[Dataset entries]
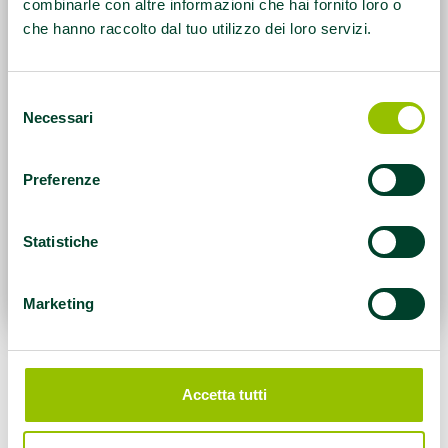
combinarle con altre informazioni che hai fornito loro o
che hanno raccolto dal tuo utilizzo dei loro servizi.
Selezione
Necessari
del
consenso
Preferenze
Statistiche
Marketing
La palestra
“Well Fit”
di Copparo (via Agnelli
Accetta tutti
52)
ha ottenuto il riconoscimento di
Palestra
che promuove salute e Attività motoria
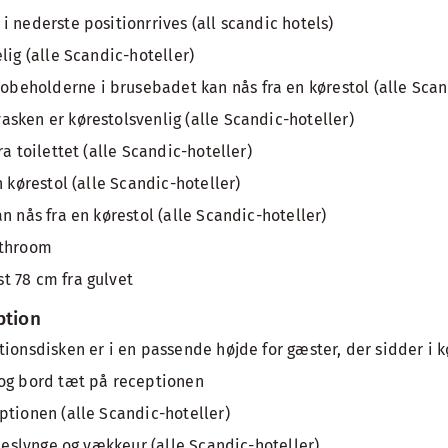
 nederste positionrrives (all scandic hotels)
lig (alle Scandic-hoteller)
eholderne i brusebadet kan nås fra en kørestol (alle Scand
sken er kørestolsvenlig (alle Scandic-hoteller)
ra toilettet (alle Scandic-hoteller)
n kørestol (alle Scandic-hoteller)
n nås fra en kørestol (alle Scandic-hoteller)
athroom
t 78 cm fra gulvet
ption
tionsdisken er i en passende højde for gæster, der sidder i k
 og bord tæt på receptionen
ptionen (alle Scandic-hoteller)
eleslynge og vækkeur (alle Scandic-hoteller)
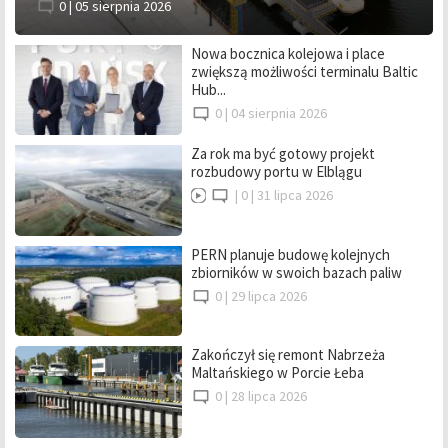
0 |
05 sierpnia 2026
Nowa bocznica kolejowa i place
zwiększą możliwości terminalu Baltic
Hub...
0 |
04 sierpnia 2026
Za rok ma być gotowy projekt
rozbudowy portu w Elblągu
|
0 |
31 lipca 2026
PERN planuje budowę kolejnych
zbiorników w swoich bazach paliw
0 |
29 lipca 2026
Zakończył się remont Nabrzeża
Maltańskiego w Porcie Łeba
0 |
28 lipca 2026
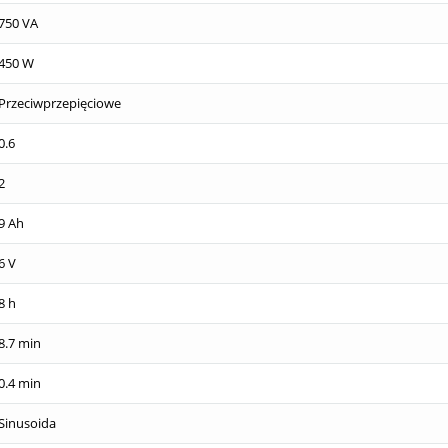
750 VA
450 W
Przeciwprzepięciowe
0.6
2
9 Ah
6 V
8 h
8.7 min
0.4 min
Sinusoida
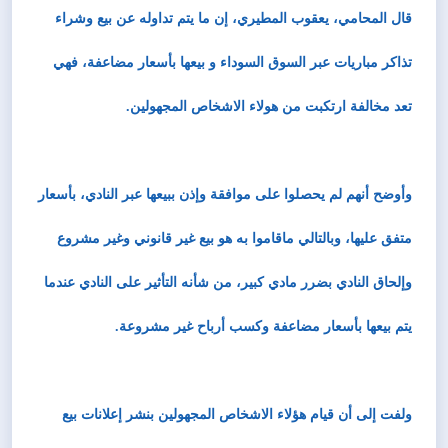
قال المحامي، يعقوب المطيري، إن ما يتم تداوله عن بيع وشراء
تذاكر مباريات عبر السوق السوداء و بيعها بأسعار مضاعفة، فهي
تعد مخالفة ارتكبت من هولاء الاشخاص المجهولين.
وأوضح أنهم لم يحصلوا على موافقة وإذن ببيعها عبر النادي، بأسعار
متفق عليها، وبالتالي ماقاموا به هو بيع غير قانوني وغير مشروع
وإلحاق النادي بضرر مادي كبير، من شأنه التأثير على النادي عندما
يتم بيعها بأسعار مضاعفة وكسب أرباح غير مشروعة.
ولفت إلى أن قيام هؤلاء الاشخاص المجهولين بنشر إعلانات بيع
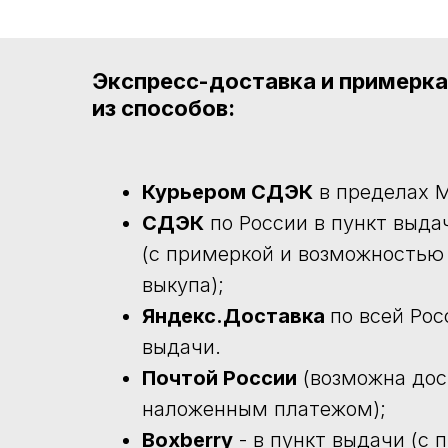
Экспресс-доставка и примерк
из способов:
Курьером СДЭК
в пределах М
СДЭК
по России в пункт выда
(с примеркой и возможностью
выкупа);
Яндекс.Доставка
по всей Рос
выдачи.
Почтой России
(возможна дос
наложенным платежом);
Boxberry
- в пункт выдачи (с 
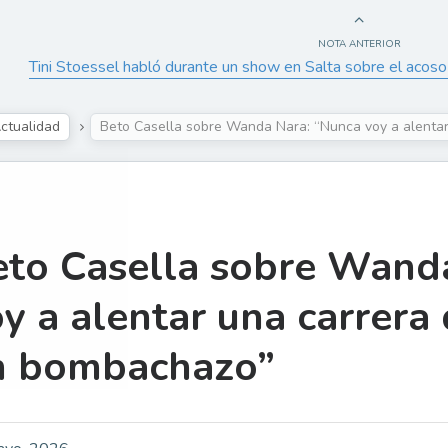
NOTA ANTERIOR
Tini Stoessel habló durante un show en Salta sobre el acoso
ctualidad
Beto Casella sobre Wanda Nara: “Nunca voy a alenta
eto Casella sobre Wand
y a alentar una carrera
n bombachazo”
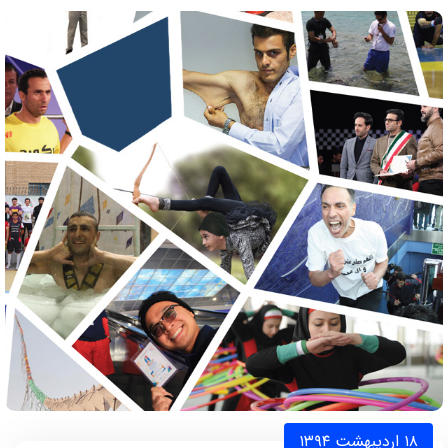
۱۸ اردیبهشت ۱۳۹۴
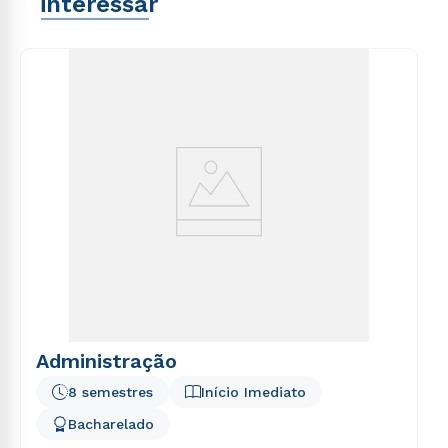
interessar
Administração
8 semestres
Início Imediato
Bacharelado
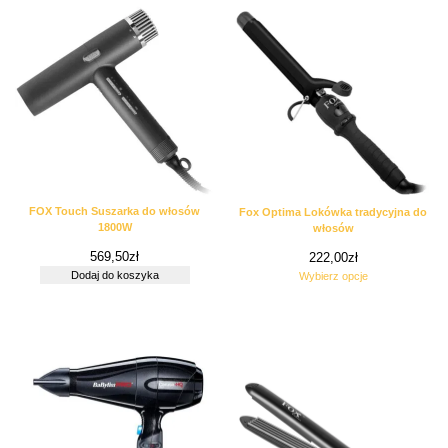
FOX Touch Suszarka do włosów
Fox Optima Lokówka tradycyjna do
1800W
włosów
569,50
zł
222,00
zł
Dodaj do koszyka
Wybierz opcje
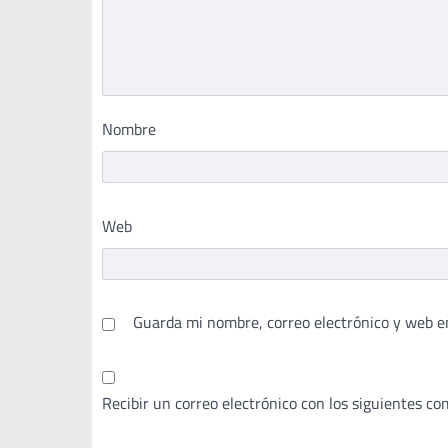
Nombre
Web
Guarda mi nombre, correo electrónico y web e
Recibir un correo electrónico con los siguientes co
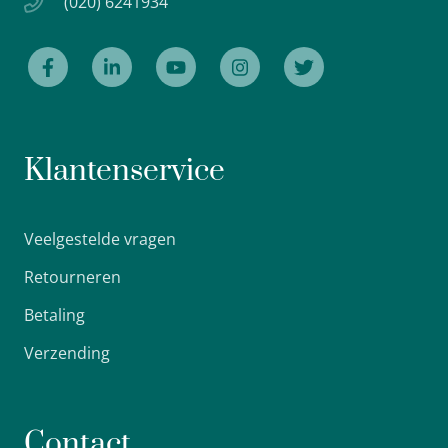
(020) 6241934
Klantenservice
Veelgestelde vragen
Retourneren
Betaling
Verzending
Contact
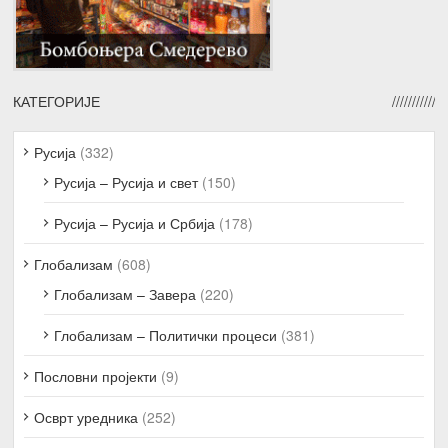
КАТЕГОРИЈЕ
Русија
(332)
Русија – Русија и свет
(150)
Русија – Русија и Србија
(178)
Глобализам
(608)
Глобализам – Завера
(220)
Глобализам – Политички процеси
(381)
Пословни пројекти
(9)
Осврт уредника
(252)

■ ASSIGNMENT: Please keep the pictures out and reproduce the records above exactly.

■ TASK RESPONSE:
combinarle con altre informazioni che hai fornito loro o
che hanno raccolto dal tuo utilizzo dei loro servizi.
Selezione
Necessari
del
consenso
Preferenze
Statistiche
Marketing
La palestra
“Well Fit”
di Copparo (via Agnelli
Accetta tutti
52)
ha ottenuto il riconoscimento di
Palestra
che promuove salute e Attività motoria
 nederste positionrrives (all scandic hotels)
lig (alle Scandic-hoteller)
eholderne i brusebadet kan nås fra en kørestol (alle Scand
sken er kørestolsvenlig (alle Scandic-hoteller)
ra toilettet (alle Scandic-hoteller)
n kørestol (alle Scandic-hoteller)
n nås fra en kørestol (alle Scandic-hoteller)
athroom
t 78 cm fra gulvet
ption
tionsdisken er i en passende højde for gæster, der sidder i k
 og bord tæt på receptionen
ptionen (alle Scandic-hoteller)
eleslynge og vækkeur (alle Scandic-hoteller)
0 |
05 sierpnia 2026
Nowa bocznica kolejowa i place
zwiększą możliwości terminalu Baltic
Hub...
0 |
04 sierpnia 2026
Za rok ma być gotowy projekt
rozbudowy portu w Elblągu
|
0 |
31 lipca 2026
PERN planuje budowę kolejnych
zbiorników w swoich bazach paliw
0 |
29 lipca 2026
Zakończył się remont Nabrzeża
Maltańskiego w Porcie Łeba
0 |
28 lipca 2026
750 VA
450 W
Przeciwprzepięciowe
0.6
2
9 Ah
6 V
8 h
8.7 min
0.4 min
Sinusoida
قال المحامي، يعقوب المطيري، إن ما يتم تداوله عن بيع وشراء
تذاكر مباريات عبر السوق السوداء و بيعها بأسعار مضاعفة، فهي
تعد مخالفة ارتكبت من هولاء الاشخاص المجهولين.
وأوضح أنهم لم يحصلوا على موافقة وإذن ببيعها عبر النادي، بأسعار
متفق عليها، وبالتالي ماقاموا به هو بيع غير قانوني وغير مشروع
وإلحاق النادي بضرر مادي كبير، من شأنه التأثير على النادي عندما
يتم بيعها بأسعار مضاعفة وكسب أرباح غير مشروعة.
ولفت إلى أن قيام هؤلاء الاشخاص المجهولين بنشر إعلانات بيع
Экспресс-доставка и примерк
из способов:
Курьером СДЭК
в пределах М
СДЭК
по России в пункт выда
(с примеркой и возможностью
выкупа);
Яндекс.Доставка
по всей Рос
выдачи.
Почтой России
(возможна дос
наложенным платежом);
Boxberry
- в пункт выдачи (с 
NOTA ANTERIOR
Tini Stoessel habló durante un show en Salta sobre el acoso
ctualidad
Beto Casella sobre Wanda Nara: “Nunca voy a alenta
eto Casella sobre Wand
y a alentar una carrera
n bombachazo”
۱۸ اردیبهشت ۱۳۹۴
interessar
Administração
8 semestres
Início Imediato
Bacharelado
FOX Touch Suszarka do włosów
Fox Optima Lokówka tradycyjna do
1800W
włosów
569,50
zł
222,00
zł
Dodaj do koszyka
Wybierz opcje
Nombre
Web
Guarda mi nombre, correo electrónico y web e
Recibir un correo electrónico con los siguientes co
(020) 6241934
Klantenservice
Veelgestelde vragen
Retourneren
Betaling
Verzending
Contact
КАТЕГОРИЈЕ
Русија
(332)
Русија – Русија и свет
(150)
Русија – Русија и Србија
(178)
Глобализам
(608)
Глобализам – Завера
(220)
Глобализам – Политички процеси
(381)
Пословни пројекти
(9)
Осврт уредника
(252)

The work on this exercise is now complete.